Auch unter Berücksichtigung der im vorliegenden Verfahren angeführten Gesichtspunkte ist die Werbung damit als gem. § 1 UWG sittenwidrig zu qualifizieren, weil sie den Kunden veranlassen kann, ein Kfz ungeachtet des angemessenen Marktpreises allein mit Blick auf die "drohende" nächste Preisreduzierung und aus dem Bestreben heraus zu kaufen, dass sonst ein anderer Interessent, der seinerseits von demselben Bestreben geleitet ist, das Fahrzeug erwerben könnte.

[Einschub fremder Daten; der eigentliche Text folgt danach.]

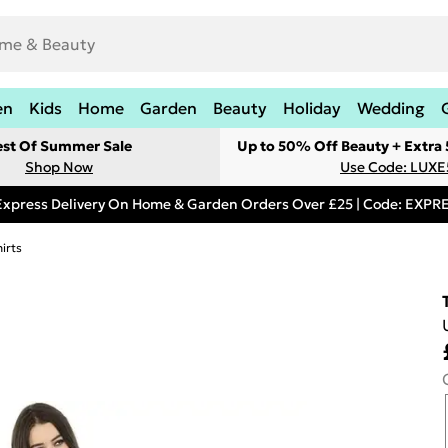
en
Kids
Home
Garden
Beauty
Holiday
Wedding
est Of Summer Sale
Up to 50% Off Beauty + Extra
Shop Now
Use Code: LUXE
Express Delivery On Home & Garden Orders Over £25 | Code: EXP
irts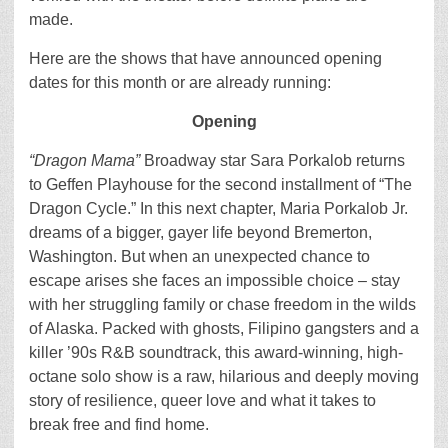
made.
Here are the shows that have announced opening
dates for this month or are already running:
Opening
“Dragon Mama”
Broadway star Sara Porkalob returns
to Geffen Playhouse for the second installment of “The
Dragon Cycle.” In this next chapter, Maria Porkalob Jr.
dreams of a bigger, gayer life beyond Bremerton,
Washington. But when an unexpected chance to
escape arises she faces an impossible choice – stay
with her struggling family or chase freedom in the wilds
of Alaska. Packed with ghosts, Filipino gangsters and a
killer ’90s R&B soundtrack, this award-winning, high-
octane solo show is a raw, hilarious and deeply moving
story of resilience, queer love and what it takes to
break free and find home.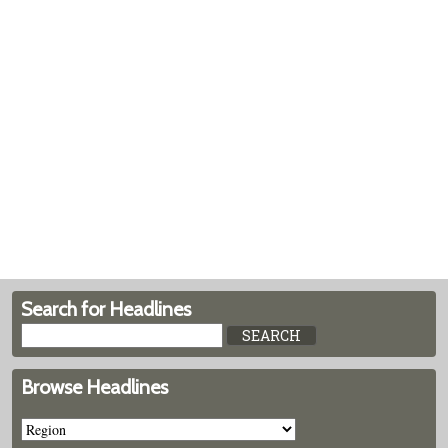
Search for Headlines
Browse Headlines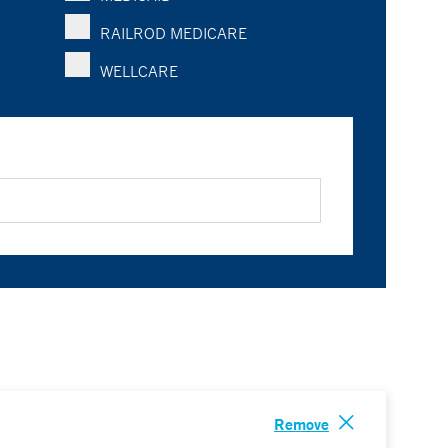
RAILROD MEDICARE
WELLCARE
Remove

Vor diesem Hintergrund ist der Unterlassungsanspruch begründet, weil die Werbeaktion auch im Sinne des § 13 Abs.2 Ziff.2 UWG geeignet ist, den örtlichen Gebrauchtwagenmarkt wesentlich zu beeinflussen. Dies ergibt sich ohne weiteres aus der Aufmerksamkeit, der einer solchen Aktion zuteil werden wird, und bedarf angesichts des Umstandes keiner näheren Begründung, dass die Beklagte selbst dies im Berufungsverfahren nicht bezweifelt.

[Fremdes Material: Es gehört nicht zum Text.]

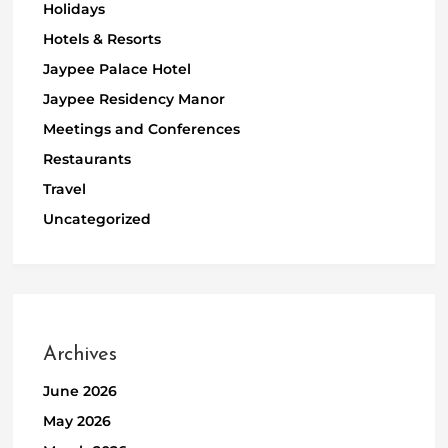
Holidays
Hotels & Resorts
Jaypee Palace Hotel
Jaypee Residency Manor
Meetings and Conferences
Restaurants
Travel
Uncategorized
Archives
June 2026
May 2026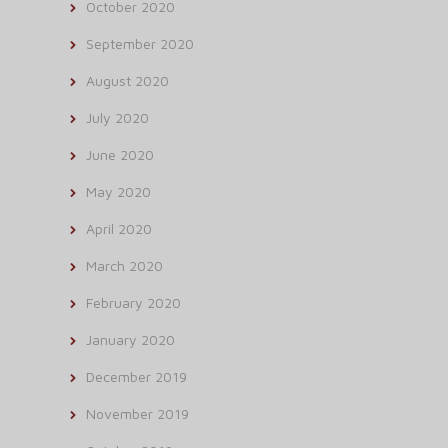
October 2020
September 2020
August 2020
July 2020
June 2020
May 2020
April 2020
March 2020
February 2020
January 2020
December 2019
November 2019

Keiner weiteren Ausführungen bedarf auch die Zuerkennung des aus § 683 BGB begründeten Anspruches auf Ersatz der Abmahnkosten, weil sich die Berufungsbegründung auf diesen nicht erstreckt (§ 519 Abs.3 Ziff.2 ZPO).

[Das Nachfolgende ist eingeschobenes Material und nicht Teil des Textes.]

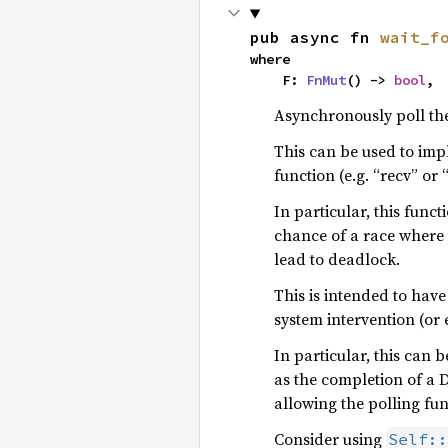
pub async fn 
wait_f
where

Die Kostenentscheidung beruht auf § 97 Abs.1 ZPO.
Die Entscheidung zur vorläufigen Vollstreckbarkeit folgt aus §§ 708 Nr.10, 711 ZPO.
Der Streitwert für das Berufungsverfahren wird endgültig auf 30.250,56 DM festgesetzt (§ 12 Abs. 1 GKG i.V.m. § 3 ZPO). Daher ist wertermäßigend berücksichtigt, dass es sich bei dem Kläger um einen Idealverein handelt.
Demgegenüber beträgt die gem. § 546 Abs.2 ZPO festzusetzende Beschwer der Beklagten 65.250,56 DM. Die Beschwer der im Berufungsverfahren unterlegenen Beklagten ist mit dem Streitwert nicht identisch. Sie übersteigt diesen vielmehr deutlich und macht den vorstehenden Betrag aus. Während der Streitwert - von dem untergeordneten Zahlungsanspruch abgesehen - auch im Berufungsverfahren speziell das Interesse gerade des Klägers an der Unterlassung widerspiegelt, misst sich die Beschwer der Beklagten insoweit allein an der Beeinträchtigung, die sie durch das bestätigte Verbot hinzunehmen hat. Diese ist indes jedenfalls nicht niedriger als sie wäre, wenn die Beklagte nicht von dem klagenden Verein, sondern von einem Wettbewerber in Anspruch genommen worden wäre. Denn es macht für die Beschwer des Unterlassungsschuldners keinen Unterschied, wer Gläubiger des betreffenden Unterlassungsanpruchs ist. Das Interesse eines Wettbewerbers als Kläger im vorliegenden Verfahren würde sich indes hinsichtlich der Unterlassung zumindest auf 65.000 DM belaufen. Denn das streitgegenständliche Angebot hat wegen der ungewöhnlichen Absatzform und des beschriebenen spielerischen Anreizes erhebliche Auswirkungen auf den Markt, zumal die Beklagte beabsichtigt, auf diese Weise regelmäßig einzelne Pkw anzubieten. Vor diesem Hintergrund kann die Beschwer - wiederum von dem Zahlungsanspruch abgesehen - nicht allein deswegen auf lediglich 30.000 DM festgesetzt werden, weil das Interesse des Klägers als nicht wirtschaftlich tätigem Idealverein niedriger als dasjenige eines Wettbewerbers ist und sich auf nur diesen Betrag beläuft.